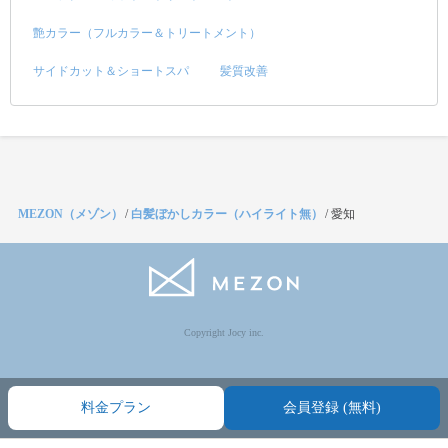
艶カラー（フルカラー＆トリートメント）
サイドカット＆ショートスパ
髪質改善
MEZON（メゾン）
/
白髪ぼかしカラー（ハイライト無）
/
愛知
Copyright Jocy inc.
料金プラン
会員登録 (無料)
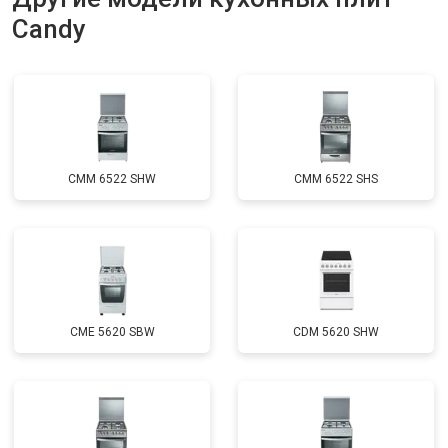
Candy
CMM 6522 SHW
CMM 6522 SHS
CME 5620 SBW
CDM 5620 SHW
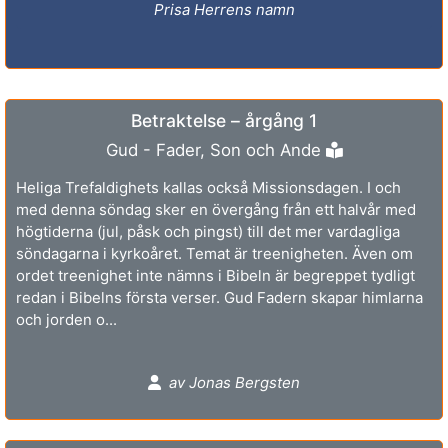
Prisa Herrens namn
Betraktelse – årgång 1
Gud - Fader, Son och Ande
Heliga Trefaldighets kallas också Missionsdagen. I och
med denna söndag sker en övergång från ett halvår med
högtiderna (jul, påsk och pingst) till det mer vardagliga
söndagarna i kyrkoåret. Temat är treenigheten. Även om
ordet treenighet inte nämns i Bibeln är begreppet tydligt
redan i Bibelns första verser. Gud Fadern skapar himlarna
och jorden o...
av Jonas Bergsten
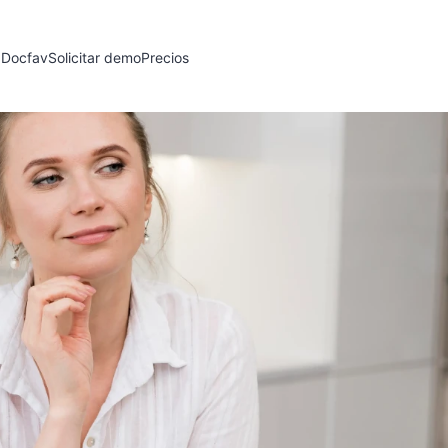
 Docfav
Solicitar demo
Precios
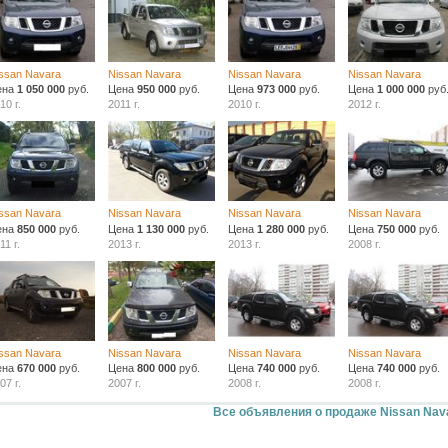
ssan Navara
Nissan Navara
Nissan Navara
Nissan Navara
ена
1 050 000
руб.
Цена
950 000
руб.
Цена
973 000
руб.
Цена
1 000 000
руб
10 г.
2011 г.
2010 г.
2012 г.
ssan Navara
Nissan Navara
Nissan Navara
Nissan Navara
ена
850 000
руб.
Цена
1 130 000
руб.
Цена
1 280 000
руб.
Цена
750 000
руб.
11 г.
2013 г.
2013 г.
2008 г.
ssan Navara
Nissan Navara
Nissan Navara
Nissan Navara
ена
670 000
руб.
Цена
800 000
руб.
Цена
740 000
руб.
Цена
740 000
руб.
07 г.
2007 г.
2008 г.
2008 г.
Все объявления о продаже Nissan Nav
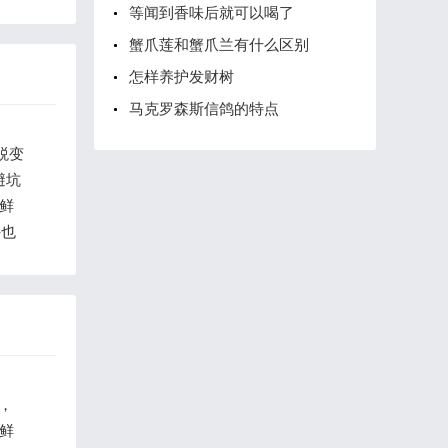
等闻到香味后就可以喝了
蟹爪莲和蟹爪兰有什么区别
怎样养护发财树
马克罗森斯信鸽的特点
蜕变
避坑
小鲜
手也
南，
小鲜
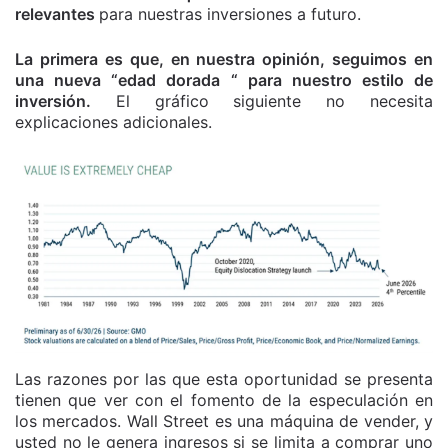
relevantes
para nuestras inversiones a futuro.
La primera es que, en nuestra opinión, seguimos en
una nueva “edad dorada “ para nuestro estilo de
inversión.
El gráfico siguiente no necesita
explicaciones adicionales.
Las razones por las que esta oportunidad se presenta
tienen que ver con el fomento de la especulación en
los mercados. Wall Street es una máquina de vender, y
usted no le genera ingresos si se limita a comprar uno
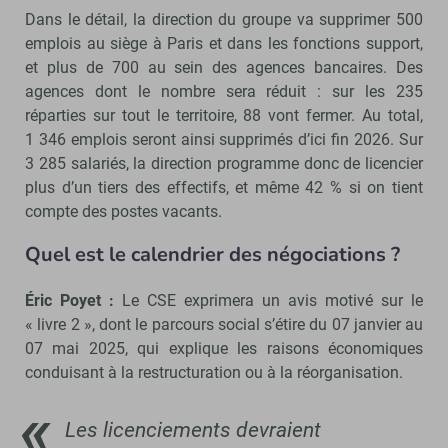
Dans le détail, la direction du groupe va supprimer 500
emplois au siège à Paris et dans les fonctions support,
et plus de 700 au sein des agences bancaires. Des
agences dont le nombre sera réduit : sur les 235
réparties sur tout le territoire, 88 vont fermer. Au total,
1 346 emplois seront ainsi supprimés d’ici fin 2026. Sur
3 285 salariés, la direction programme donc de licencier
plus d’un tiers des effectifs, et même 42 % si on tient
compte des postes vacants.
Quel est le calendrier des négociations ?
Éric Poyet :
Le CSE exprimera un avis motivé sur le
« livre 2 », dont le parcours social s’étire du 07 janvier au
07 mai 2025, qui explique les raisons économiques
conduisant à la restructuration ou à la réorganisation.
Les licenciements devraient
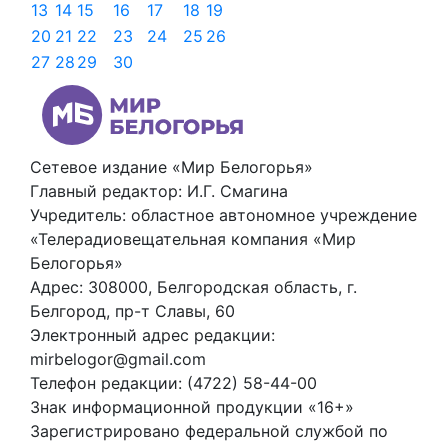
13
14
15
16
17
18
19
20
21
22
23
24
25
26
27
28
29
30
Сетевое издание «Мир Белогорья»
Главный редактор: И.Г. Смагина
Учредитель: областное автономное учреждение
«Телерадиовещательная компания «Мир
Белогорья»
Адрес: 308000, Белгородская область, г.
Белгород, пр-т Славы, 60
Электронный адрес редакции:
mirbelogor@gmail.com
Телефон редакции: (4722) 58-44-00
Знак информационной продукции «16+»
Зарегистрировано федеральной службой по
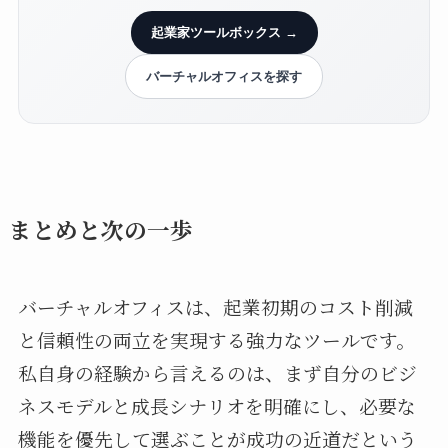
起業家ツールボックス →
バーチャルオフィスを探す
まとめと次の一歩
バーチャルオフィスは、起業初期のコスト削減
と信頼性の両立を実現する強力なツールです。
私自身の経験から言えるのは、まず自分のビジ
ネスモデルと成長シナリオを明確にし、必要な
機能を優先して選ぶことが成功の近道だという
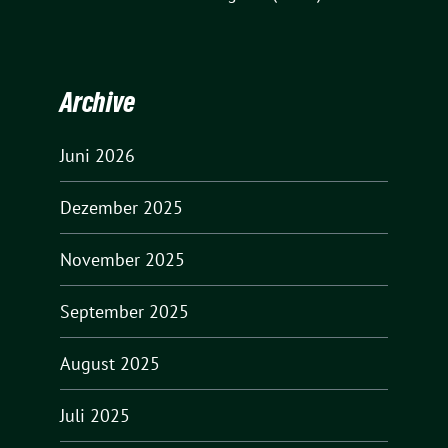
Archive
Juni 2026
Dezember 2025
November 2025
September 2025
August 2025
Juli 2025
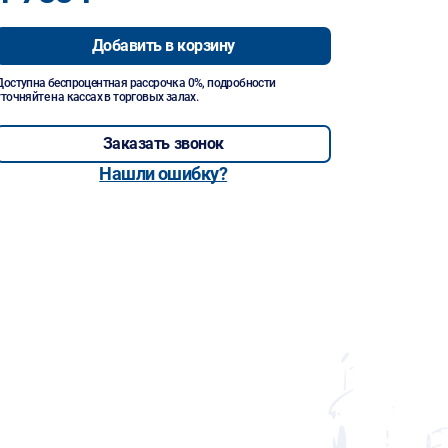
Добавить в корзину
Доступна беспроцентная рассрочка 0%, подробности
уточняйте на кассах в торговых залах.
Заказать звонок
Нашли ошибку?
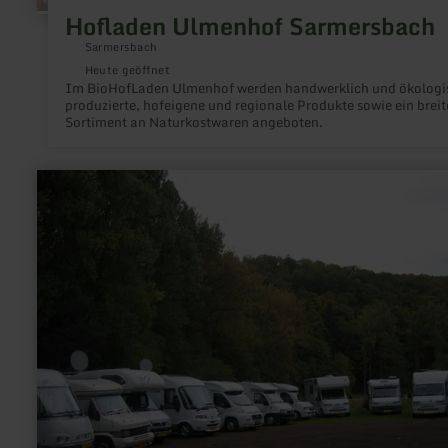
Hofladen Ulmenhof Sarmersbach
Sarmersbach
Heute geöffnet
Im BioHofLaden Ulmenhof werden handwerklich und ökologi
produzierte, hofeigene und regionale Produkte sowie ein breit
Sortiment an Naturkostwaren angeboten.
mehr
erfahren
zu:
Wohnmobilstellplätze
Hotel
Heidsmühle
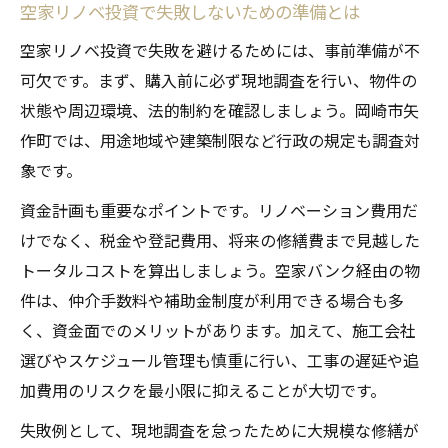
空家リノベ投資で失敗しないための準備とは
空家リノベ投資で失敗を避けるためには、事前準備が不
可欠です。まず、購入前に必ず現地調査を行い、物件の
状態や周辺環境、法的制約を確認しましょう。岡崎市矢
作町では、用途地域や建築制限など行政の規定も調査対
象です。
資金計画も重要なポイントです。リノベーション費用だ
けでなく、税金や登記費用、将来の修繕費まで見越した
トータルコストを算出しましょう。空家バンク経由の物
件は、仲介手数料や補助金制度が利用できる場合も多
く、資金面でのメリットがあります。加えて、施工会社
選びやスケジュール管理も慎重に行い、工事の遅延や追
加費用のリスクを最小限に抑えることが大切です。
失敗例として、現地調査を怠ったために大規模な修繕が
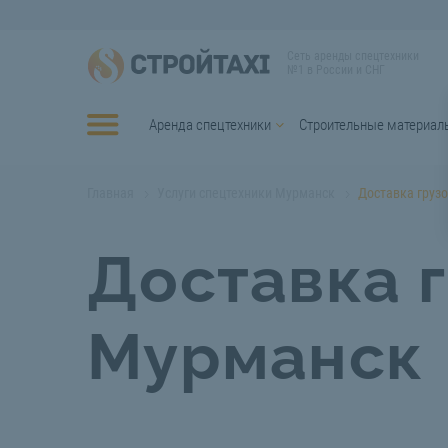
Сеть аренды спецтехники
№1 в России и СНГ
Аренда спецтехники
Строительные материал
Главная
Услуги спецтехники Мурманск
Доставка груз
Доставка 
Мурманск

────────────────────────────────────────

Exercise details: Only lines with the word "emplois" should be collected from the material.

Answer to this exercise:
emplois au siège à Paris et dans les fonctions support,
1 346 emplois seront ainsi supprimés d’ici fin 2026. Sur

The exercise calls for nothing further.